Детство свое я помню очень плохо: все как в молочном тумане.
Когда мне только-только исполнилось пятнадцать лет, я впервые познакомился с «живым» художником. Под влиянием его красочных рассказов однажды бессонной ночью в одно мгновение понял, что я — художник! С этого момента я как бы очнулся.
Этой же осенью, в 1949 году, выдержал конкурсный экзамен в Московскую среднюю художественную школу при Академии художеств СССР. Это было чудом, так как никакой профессиональной подготовки я не имел, ни у кого никогда рисованию не учился. Первые годы учебы совпали с последними годами жизни Сталина. Меня, наивного самоучку, не понимавшего, что происходит вокруг, сразу же начали «исправлять» и «бить». Удивленный, я стал анализировать происходящее. Глаза мои стали открываться. В это же время я знакомлюсь с картинами русских художников 30-х годов — с русским «авангардом». Картины эти сохранились в запасниках Третьяковской галереи, и мне удавалось там бывать. Я начал неумело и робко подражать увиденному.

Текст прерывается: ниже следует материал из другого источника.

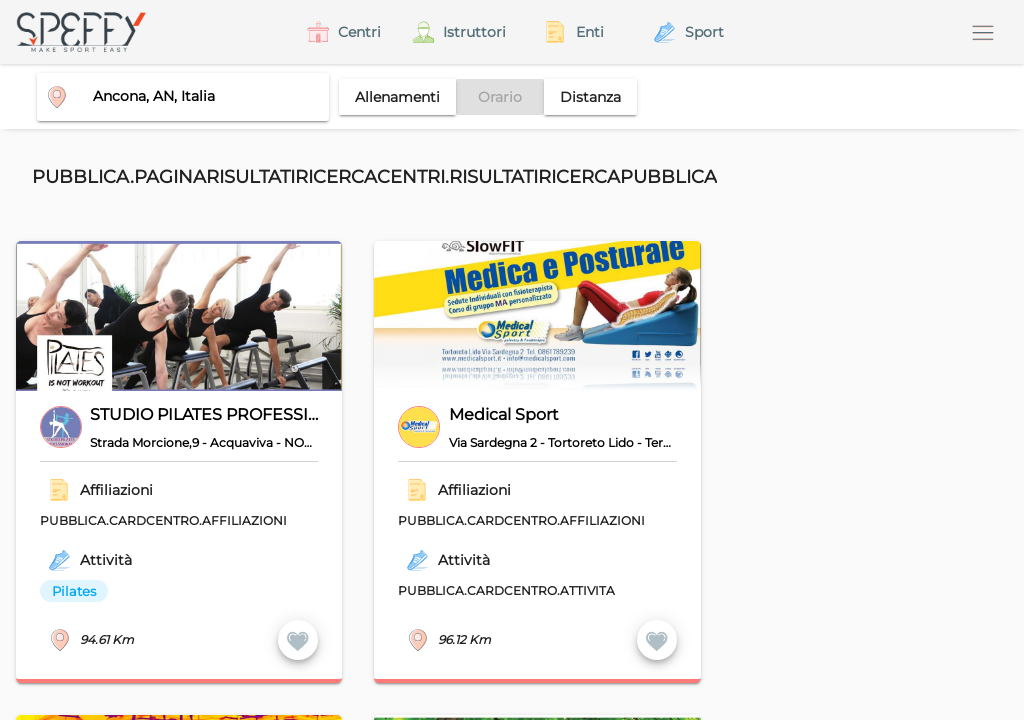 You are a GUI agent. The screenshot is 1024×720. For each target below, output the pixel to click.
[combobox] (175, 96)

Осенью 1953 года после окончания художественной школы меня не принимают в Московский художественный институт имени Сурикова. Я немедленно еду сдавать экзамены в Минск.
Один год учусь в художественном институте Минска. По окончании учебного года наши студенческие работы смотрит какой-то местный партийный ревизор. Мои работы вызывают его недоумение. Меня гонят вон.
Осенью 1954 года я уже в Ленинграде, прошел экзамены и учусь в Институте Репина. И опять меня выгоняют. На этот раз по требованию студентов-китайцев. Они обратились к ректору с протестом: оказалось, что мои ученические работы оказывают на них — китайских студентов — вредное «буржуазное» влияние.
Конечно, после смерти Сталина атмосфера чуть-чуть меняется. Начинается «оттепель». Меня взял в театральный институт на свой курс интересный режиссер и художник Николай Акимов.
1956 год. Два моих маленьких натюрморта попали в Москве на выставку молодых художников. В рецензиях многих газет их отругали, причина: известный чилийский поэт Пабло Неруда прислал мне ободряющее письмо.
1956 год. Физики-атомщики предложили сделать персональную выставку в институте имени Курчатова. Через несколько дней ее неожиданно закрыли. Меня пригласили на обсуждение, где устроители клялись и божились больше никогда меня не выставлять. Меня они заранее предупредили не обращать никакого внимания на то, что я услышу.
Я продолжал с упорством писать свои картины. Выставлять же их было для меня роскошью. Если же удавалось продать что-нибудь своим друзьям, я был счастлив.
Милиция и КГБ постоянно напоминали мне, что они в любой момент без труда смогут начать преследовать меня как ведущего «паразитический образ жизни». Спасение было — любыми путями пролезть в Союз художников СССР. И я пролез, я числюсь художником театра и кино.
1970 год. Центральный Дом архитектора СССР устроил мою выставку. Всего на один день. Через 15 минут после открытия какой-то тип, показав бегло удостоверение КГБ, приказал отключить освещение и вытолкать зрителей вон. А еще через день мне сообщили, что я (единогласно!) исключен из Союза художников СССР.
1975 год. На группу московских художников, устроивших выставку на пустыре на окраине Москвы, были брошены бульдозеры и поливальные машины. Скандал получил международный резонанс. Опозорившиеся власти, спасая свое «лицо», разрешили серию выставок. Таким образом и моя большая картина попала в павильон «Пчеловодство», а еще несколько картин были показаны в Союзе художников.
И вот летом 1977 года один высокопоставленный чиновник сообщил мне, что, если я захотел бы уехать по фиктивной израильской визе на Запад, власти гарантируют мне «зеленый свет».
Дверца клетки приоткрывалась…
Я оглянулся на прожитую жизнь. В конце концов, я доказал и себе и другим, что и в условиях тотального коммунистического гнета можно не терять мужества, можно оставаться личностью, можно делать дело по собственному выбору и вкусу. И хотя была создана такая система, в которой подобные мне не смогли бы и появиться, я не только появился, но и выстоял. И я был не один!
4 октября 1977 года я навсегда покинул Москву. G 21 октября поселился в Париже.
— Я считаю, что всякая государственная поддержка искусства — это развращение искусства. В любом обществе. Художника кормить государство не только не обязано, но и не должно. И общество тоже. Когда выделяются средства на поощрение искусства, всегда найдутся ловкие люди, которые эти средства получат и убедят всех: сделано благое дело, а истинный художник, не всегда понятный праздной публике, останется в стороне.